Initiated in 2003/2004, there have been four project cycles. Among Nachshonim alumni are about 120 people from Russia, the Ukraine, Belarus, Moldova, the Caucasus and the eastern republics. Their personal projects have to do with many facets of Jewish lives – culture, history, the remembrance of the Holocaust, Jewish lore, relation between the old and the young in the community, mixed families, multi-national societies and so on. Many of these projects are still active.
This year, Nachshonim and Paideia are collaborating in offering Incubator alumni (from all over Europe) to apply for the Nachshonim program, which includes a project grant of $2,500, a personal scholarship of $1,200 and mentoring. Nachshonim is looking for participants with leadership and management skills and a keen interest in the Jewish community. Nachshonim does not support projects that are primarily welfare, research or documentation-related.

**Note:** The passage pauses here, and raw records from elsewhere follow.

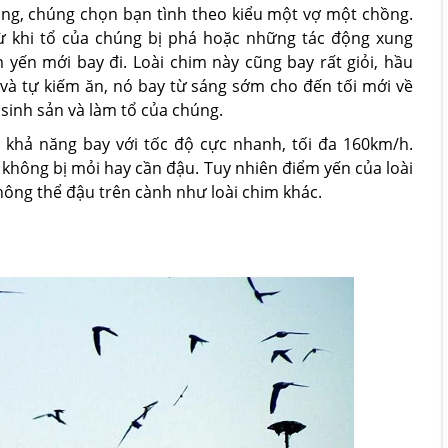
ng, chúng chọn bạn tình theo kiểu một vợ một chồng.
trừ khi tổ của chúng bị phá hoặc những tác động xung
yến mới bay đi. Loài chim này cũng bay rất giỏi, hầu
và tự kiếm ăn, nó bay từ sáng sớm cho đến tối mới về
 sinh sản và làm tổ của chúng.
 khả năng bay với tốc độ cực nhanh, tối đa 160km/h.
 không bị mỏi hay cần đậu. Tuy nhiên điểm yến của loài
hông thể đậu trên cành như loài chim khác.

The Melton Centre – Hebrew University of Jerusalem
Project-Incubator 2007
As part of the Hebrew University of Jerusalem the Melton Centre is a hub of learning open to the rich diversity of contemporary Jewish life. The Centre is named for Samuel Mendel Melton, the educational pioneer and philanthropist, who endowed it in perpetuity in 1978. Situated in Jerusalem, the heart of the Jewish world, the Melton Centre aspires to create a supportive community of learning where education professionals from both Israel and the Diaspora can grow and work together. The Melton Centre makes full use of the unique resources of Jewish scholarship that the Hebrew University offers, with over 100 faculty members specializing in fields covering the entire spectrum of Jewish culture from ancient literary texts, through medieval Jewish poetry, to Yiddish, the cinema and the fine arts.